**Data for the task**
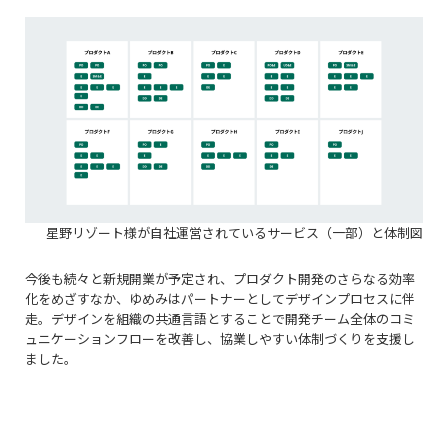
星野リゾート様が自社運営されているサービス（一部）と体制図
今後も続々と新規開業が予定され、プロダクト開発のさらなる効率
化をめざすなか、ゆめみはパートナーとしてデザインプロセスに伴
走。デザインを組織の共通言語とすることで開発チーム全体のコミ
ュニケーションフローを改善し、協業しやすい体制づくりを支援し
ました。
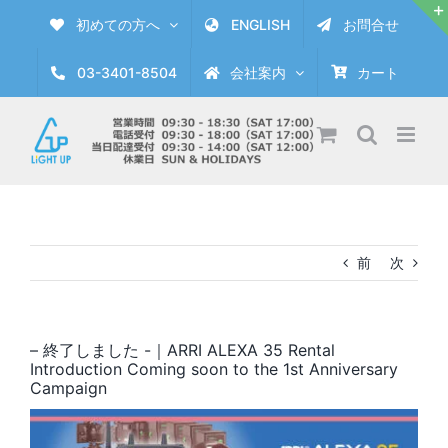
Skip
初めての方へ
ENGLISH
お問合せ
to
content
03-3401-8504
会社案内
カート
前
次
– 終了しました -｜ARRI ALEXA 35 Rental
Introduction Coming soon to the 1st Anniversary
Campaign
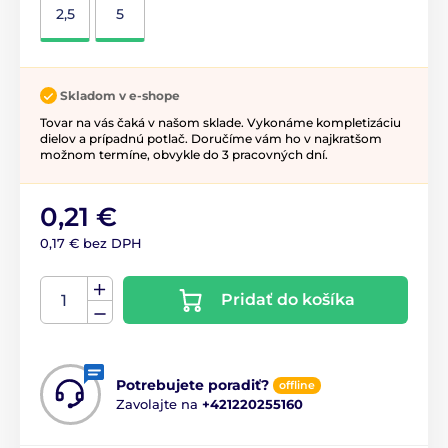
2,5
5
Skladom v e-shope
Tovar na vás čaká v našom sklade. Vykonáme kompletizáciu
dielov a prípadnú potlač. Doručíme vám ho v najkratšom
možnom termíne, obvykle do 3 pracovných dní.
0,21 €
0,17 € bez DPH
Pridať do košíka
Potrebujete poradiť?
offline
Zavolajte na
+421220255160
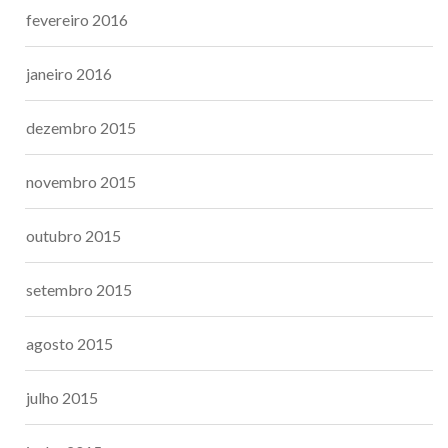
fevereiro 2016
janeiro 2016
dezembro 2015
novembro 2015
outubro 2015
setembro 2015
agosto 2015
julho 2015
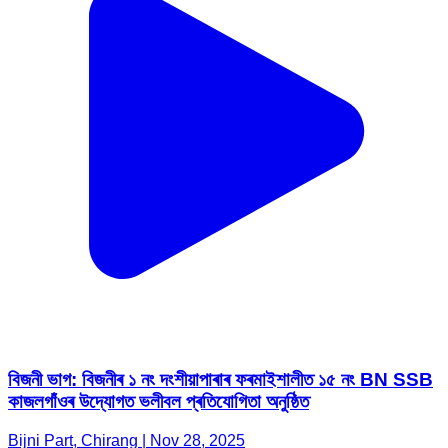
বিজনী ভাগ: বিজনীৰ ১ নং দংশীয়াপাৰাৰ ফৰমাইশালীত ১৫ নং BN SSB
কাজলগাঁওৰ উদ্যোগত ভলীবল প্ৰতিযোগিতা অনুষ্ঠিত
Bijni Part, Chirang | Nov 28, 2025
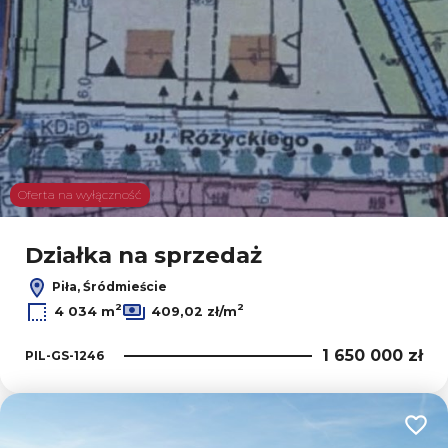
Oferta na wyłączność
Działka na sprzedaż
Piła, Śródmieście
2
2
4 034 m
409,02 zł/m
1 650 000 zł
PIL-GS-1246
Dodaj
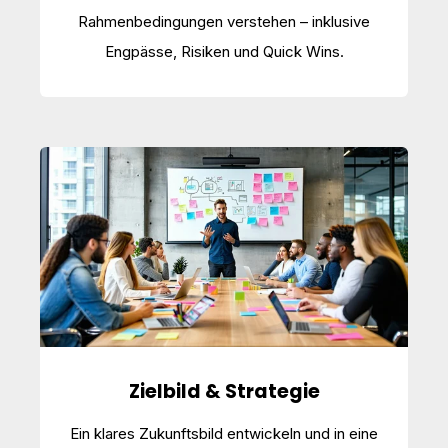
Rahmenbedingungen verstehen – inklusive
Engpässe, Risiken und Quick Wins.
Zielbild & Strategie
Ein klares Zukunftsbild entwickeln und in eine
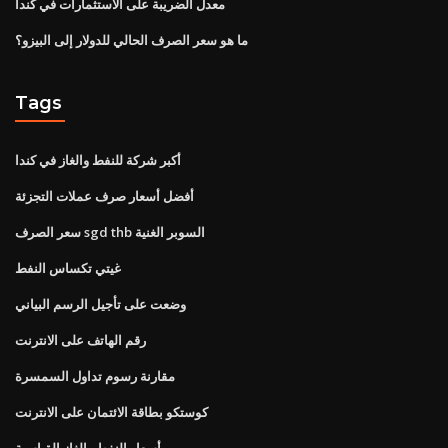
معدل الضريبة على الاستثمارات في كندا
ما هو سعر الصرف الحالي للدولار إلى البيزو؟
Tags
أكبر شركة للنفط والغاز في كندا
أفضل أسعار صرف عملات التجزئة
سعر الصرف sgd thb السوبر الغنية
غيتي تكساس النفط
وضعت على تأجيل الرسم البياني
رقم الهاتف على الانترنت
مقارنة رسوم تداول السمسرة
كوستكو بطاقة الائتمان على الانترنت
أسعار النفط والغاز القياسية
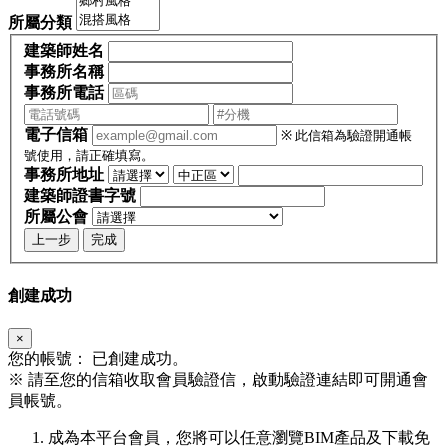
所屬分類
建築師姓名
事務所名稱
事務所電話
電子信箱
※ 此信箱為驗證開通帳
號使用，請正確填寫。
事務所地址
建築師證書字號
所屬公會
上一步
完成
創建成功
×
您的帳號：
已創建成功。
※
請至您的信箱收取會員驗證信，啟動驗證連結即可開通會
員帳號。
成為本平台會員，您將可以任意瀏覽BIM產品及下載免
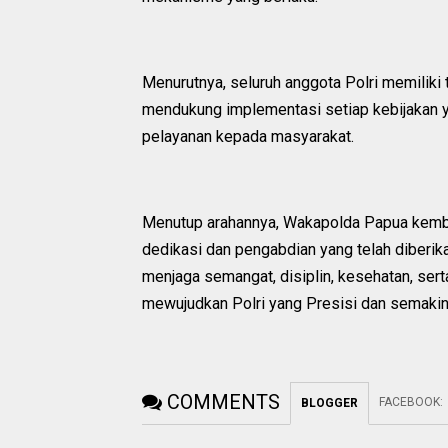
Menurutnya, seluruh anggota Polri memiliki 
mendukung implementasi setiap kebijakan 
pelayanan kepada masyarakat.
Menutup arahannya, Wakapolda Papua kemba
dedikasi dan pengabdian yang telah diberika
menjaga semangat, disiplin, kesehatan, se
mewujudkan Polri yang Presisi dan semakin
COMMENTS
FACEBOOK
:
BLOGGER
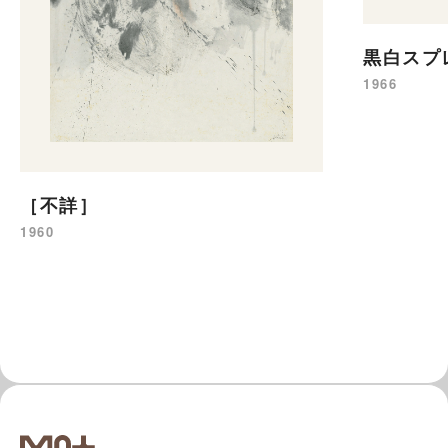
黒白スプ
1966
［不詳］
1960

**Your assignment**
The expected answer is the data retyped exactly, without pictures.

**Exercise answer**
星野リゾート様が自社運営されているサービス（一部）と体制図
今後も続々と新規開業が予定され、プロダクト開発のさらなる効率
化をめざすなか、ゆめみはパートナーとしてデザインプロセスに伴
走。デザインを組織の共通言語とすることで開発チーム全体のコミ
ュニケーションフローを改善し、協業しやすい体制づくりを支援し
ました。
Skip
初めての方へ
ENGLISH
お問合せ
to
content
03-3401-8504
会社案内
カート
前
次
– 終了しました -｜ARRI ALEXA 35 Rental
Introduction Coming soon to the 1st Anniversary
Campaign
2,5
5
Skladom v e-shope
Tovar na vás čaká v našom sklade. Vykonáme kompletizáciu
dielov a prípadnú potlač. Doručíme vám ho v najkratšom
možnom termíne, obvykle do 3 pracovných dní.
0,21 €
0,17 € bez DPH
Pridať do košíka
Potrebujete poradiť?
offline
Zavolajte na
+421220255160
fevereiro 2016
janeiro 2016
dezembro 2015
novembro 2015
outubro 2015
setembro 2015
agosto 2015
julho 2015
বিজনী ভাগ: বিজনীৰ ১ নং দংশীয়াপাৰাৰ ফৰমাইশালীত ১৫ নং BN SSB
কাজলগাঁওৰ উদ্যোগত ভলীবল প্ৰতিযোগিতা অনুষ্ঠিত
Bijni Part, Chirang | Nov 28, 2025
Oferta na wyłączność
Działka na sprzedaż
Piła, Śródmieście
2
2
4 034 m
409,02 zł/m
1 650 000 zł
PIL-GS-1246
Dodaj
Rahmenbedingungen verstehen – inklusive
Engpässe, Risiken und Quick Wins.
Zielbild & Strategie
Ein klares Zukunftsbild entwickeln und in eine
معدل الضريبة على الاستثمارات في كندا
ما هو سعر الصرف الحالي للدولار إلى البيزو؟
Tags
أكبر شركة للنفط والغاز في كندا
أفضل أسعار صرف عملات التجزئة
سعر الصرف sgd thb السوبر الغنية
غيتي تكساس النفط
وضعت على تأجيل الرسم البياني
رقم الهاتف على الانترنت
مقارنة رسوم تداول السمسرة
كوستكو بطاقة الائتمان على الانترنت
أسعار النفط والغاز القياسية
所屬分類
建築師姓名
事務所名稱
事務所電話
電子信箱
※ 此信箱為驗證開通帳
號使用，請正確填寫。
事務所地址
建築師證書字號
所屬公會
上一步
完成
創建成功
×
您的帳號：
已創建成功。
※
請至您的信箱收取會員驗證信，啟動驗證連結即可開通會
員帳號。
成為本平台會員，您將可以任意瀏覽BIM產品及下載免
Menurutnya, seluruh anggota Polri memiliki 
mendukung implementasi setiap kebijakan 
pelayanan kepada masyarakat.
Menutup arahannya, Wakapolda Papua kemba
dedikasi dan pengabdian yang telah diberika
menjaga semangat, disiplin, kesehatan, se
mewujudkan Polri yang Presisi dan semakin
COMMENTS
FACEBOOK
:
BLOGGER
黒白スプ
1966
［不詳］
1960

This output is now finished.